Chabrier’s L’etoile in Amsterdam
It was not a large audience at Amsterdam’s Musiektheater for Chabrier’s comic piece L’Etoile and the absentees missed a treat. The music is, of course, witty and inventive, but it needs finesse in the orchestra pit, idiomatic singing, well spoken French dialogue, and a production which captures the comedy but does not downgrade it into vulgarity. The Dutch National Opera performance succeeded on all of these points. With the experienced Residentie Orchestra of the Hague to work with, the conductor Patrick Fournillier brought out the brilliance and humour in the score. The articulation of both spoken and sung text was excellent, unsurprisingly since the principals were all francophone.
Stephane d’Oustrac as Lazuli was outstanding: her rich mezzo voice had a lightness when called for and adapted well to the sprightliness of the music, and its nuances, being able even to sneeze at the appropriate pitch.
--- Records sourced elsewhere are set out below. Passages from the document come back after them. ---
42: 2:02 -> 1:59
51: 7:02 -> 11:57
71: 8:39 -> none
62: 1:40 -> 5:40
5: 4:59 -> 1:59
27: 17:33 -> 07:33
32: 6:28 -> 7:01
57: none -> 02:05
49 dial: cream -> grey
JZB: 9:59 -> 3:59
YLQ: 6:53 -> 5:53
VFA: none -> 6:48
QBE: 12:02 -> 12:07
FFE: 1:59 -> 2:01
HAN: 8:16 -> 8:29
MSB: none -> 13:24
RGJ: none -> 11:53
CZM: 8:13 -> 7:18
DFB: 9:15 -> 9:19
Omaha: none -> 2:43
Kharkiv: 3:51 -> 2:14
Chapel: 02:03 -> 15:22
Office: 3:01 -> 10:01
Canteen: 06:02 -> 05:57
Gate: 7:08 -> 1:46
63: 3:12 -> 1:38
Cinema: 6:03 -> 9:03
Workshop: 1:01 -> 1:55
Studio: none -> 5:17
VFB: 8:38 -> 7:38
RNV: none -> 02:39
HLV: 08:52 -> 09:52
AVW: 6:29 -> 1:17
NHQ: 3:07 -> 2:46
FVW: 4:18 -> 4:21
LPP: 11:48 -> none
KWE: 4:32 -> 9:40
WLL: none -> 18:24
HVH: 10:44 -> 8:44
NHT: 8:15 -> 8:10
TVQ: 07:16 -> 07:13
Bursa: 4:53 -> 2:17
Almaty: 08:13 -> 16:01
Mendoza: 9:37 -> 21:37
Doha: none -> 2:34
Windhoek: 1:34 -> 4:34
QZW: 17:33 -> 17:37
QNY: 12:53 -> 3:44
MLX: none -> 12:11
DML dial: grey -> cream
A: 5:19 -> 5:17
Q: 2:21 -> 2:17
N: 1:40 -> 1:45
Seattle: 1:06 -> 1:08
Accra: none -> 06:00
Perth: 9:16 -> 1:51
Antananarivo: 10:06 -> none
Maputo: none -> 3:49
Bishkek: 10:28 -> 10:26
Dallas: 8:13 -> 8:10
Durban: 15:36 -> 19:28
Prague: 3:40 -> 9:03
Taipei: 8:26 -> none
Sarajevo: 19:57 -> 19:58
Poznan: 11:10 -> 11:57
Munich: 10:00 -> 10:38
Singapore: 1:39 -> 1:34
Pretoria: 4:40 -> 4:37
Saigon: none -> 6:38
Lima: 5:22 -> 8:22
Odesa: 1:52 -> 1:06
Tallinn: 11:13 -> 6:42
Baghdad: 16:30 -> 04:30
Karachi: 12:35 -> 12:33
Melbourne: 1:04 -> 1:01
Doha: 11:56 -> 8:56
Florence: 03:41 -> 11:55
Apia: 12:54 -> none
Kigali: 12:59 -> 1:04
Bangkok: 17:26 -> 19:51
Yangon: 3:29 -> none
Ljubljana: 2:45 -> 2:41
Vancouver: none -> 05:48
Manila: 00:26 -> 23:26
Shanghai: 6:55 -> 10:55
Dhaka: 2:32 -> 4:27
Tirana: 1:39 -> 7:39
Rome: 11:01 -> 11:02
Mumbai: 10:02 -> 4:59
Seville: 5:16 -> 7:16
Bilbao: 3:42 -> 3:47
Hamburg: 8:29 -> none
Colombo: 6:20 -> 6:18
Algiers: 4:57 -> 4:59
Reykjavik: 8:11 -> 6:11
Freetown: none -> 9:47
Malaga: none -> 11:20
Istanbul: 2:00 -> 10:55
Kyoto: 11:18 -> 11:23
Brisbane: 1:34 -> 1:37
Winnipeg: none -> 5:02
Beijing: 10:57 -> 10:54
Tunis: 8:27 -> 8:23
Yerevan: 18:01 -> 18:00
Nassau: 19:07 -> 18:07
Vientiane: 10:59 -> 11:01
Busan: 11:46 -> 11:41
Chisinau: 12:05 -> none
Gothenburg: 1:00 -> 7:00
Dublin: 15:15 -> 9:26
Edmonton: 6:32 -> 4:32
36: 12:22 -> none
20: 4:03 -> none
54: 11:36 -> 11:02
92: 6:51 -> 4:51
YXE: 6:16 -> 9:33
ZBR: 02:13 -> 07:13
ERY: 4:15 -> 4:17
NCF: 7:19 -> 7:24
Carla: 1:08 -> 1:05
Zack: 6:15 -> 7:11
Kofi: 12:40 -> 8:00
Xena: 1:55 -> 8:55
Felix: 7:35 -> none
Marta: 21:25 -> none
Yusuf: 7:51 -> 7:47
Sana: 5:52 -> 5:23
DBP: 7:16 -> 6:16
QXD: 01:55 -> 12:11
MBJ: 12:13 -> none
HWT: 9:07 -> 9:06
She also combined considerable stage presence with physical alertness. Christophe Mortagne as the King Ouf I has had the advantage of a career shared between the lyrical and straight theatre – including the Comédie Française – and, in a role which lends itself to routine slapstick and coarseness, was able to invest his interpretation with freshness and originality.
And that goes for the production as a whole. I have not always liked Laurent Pelly’s work, but here he and his designers Chantal Thomas and Jean-Jacques Delmotte found the right balance between caricature and sentimentality and between stylisation and realism. Luckily for me, this was only the third performance in the run, and there was a sharpness and a discipline to the ensemble scenes – special praise, then, for the chorus and their director Nicholas Jenkins.